◆ ASSIGNMENT: Please give back the listing exactly as it reads.

◆ SOURCE DATA:
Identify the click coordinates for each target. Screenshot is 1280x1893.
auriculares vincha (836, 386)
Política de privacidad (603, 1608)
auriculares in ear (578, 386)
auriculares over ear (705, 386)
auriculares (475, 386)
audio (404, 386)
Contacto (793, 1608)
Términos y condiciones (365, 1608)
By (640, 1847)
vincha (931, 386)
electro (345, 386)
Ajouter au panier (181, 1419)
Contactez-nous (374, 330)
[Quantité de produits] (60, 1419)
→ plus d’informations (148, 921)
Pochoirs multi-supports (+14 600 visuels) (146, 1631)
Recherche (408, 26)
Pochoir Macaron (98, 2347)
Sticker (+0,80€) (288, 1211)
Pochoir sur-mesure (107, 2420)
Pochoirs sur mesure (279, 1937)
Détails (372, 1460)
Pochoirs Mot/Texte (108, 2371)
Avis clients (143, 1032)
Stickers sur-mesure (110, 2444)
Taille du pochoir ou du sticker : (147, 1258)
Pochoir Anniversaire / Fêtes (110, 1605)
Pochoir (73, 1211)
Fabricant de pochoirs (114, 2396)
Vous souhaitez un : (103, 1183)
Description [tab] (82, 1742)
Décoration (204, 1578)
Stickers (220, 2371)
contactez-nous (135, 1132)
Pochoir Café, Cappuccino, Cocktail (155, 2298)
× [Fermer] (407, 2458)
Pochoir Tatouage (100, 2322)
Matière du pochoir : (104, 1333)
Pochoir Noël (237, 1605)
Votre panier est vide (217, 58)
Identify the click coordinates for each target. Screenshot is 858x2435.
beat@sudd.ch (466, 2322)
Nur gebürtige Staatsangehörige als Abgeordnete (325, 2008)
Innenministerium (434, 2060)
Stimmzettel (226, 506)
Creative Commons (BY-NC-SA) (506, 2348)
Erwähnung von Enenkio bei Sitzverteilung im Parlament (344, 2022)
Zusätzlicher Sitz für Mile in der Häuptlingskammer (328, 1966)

◆ RESPONSE TO THE TASK:
Identify the click coordinates for each target. Screenshot is 1280x1893.
auriculares vincha (836, 386)
Política de privacidad (603, 1608)
auriculares in ear (578, 386)
auriculares over ear (705, 386)
auriculares (475, 386)
audio (404, 386)
Contacto (793, 1608)
Términos y condiciones (365, 1608)
By (640, 1847)
vincha (931, 386)
electro (345, 386)
Ajouter au panier (181, 1419)
Contactez-nous (374, 330)
[Quantité de produits] (60, 1419)
→ plus d’informations (148, 921)
Pochoirs multi-supports (+14 600 visuels) (146, 1631)
Recherche (408, 26)
Pochoir Macaron (98, 2347)
Sticker (+0,80€) (288, 1211)
Pochoir sur-mesure (107, 2420)
Pochoirs sur mesure (279, 1937)
Détails (372, 1460)
Pochoirs Mot/Texte (108, 2371)
Avis clients (143, 1032)
Stickers sur-mesure (110, 2444)
Taille du pochoir ou du sticker : (147, 1258)
Pochoir Anniversaire / Fêtes (110, 1605)
Pochoir (73, 1211)
Fabricant de pochoirs (114, 2396)
Vous souhaitez un : (103, 1183)
Description [tab] (82, 1742)
Décoration (204, 1578)
Stickers (220, 2371)
contactez-nous (135, 1132)
Pochoir Café, Cappuccino, Cocktail (155, 2298)
× [Fermer] (407, 2458)
Pochoir Tatouage (100, 2322)
Matière du pochoir : (104, 1333)
Pochoir Noël (237, 1605)
Votre panier est vide (217, 58)
Identify the click coordinates for each target. Screenshot is 858x2435.
beat@sudd.ch (466, 2322)
Nur gebürtige Staatsangehörige als Abgeordnete (325, 2008)
Innenministerium (434, 2060)
Stimmzettel (226, 506)
Creative Commons (BY-NC-SA) (506, 2348)
Erwähnung von Enenkio bei Sitzverteilung im Parlament (344, 2022)
Zusätzlicher Sitz für Mile in der Häuptlingskammer (328, 1966)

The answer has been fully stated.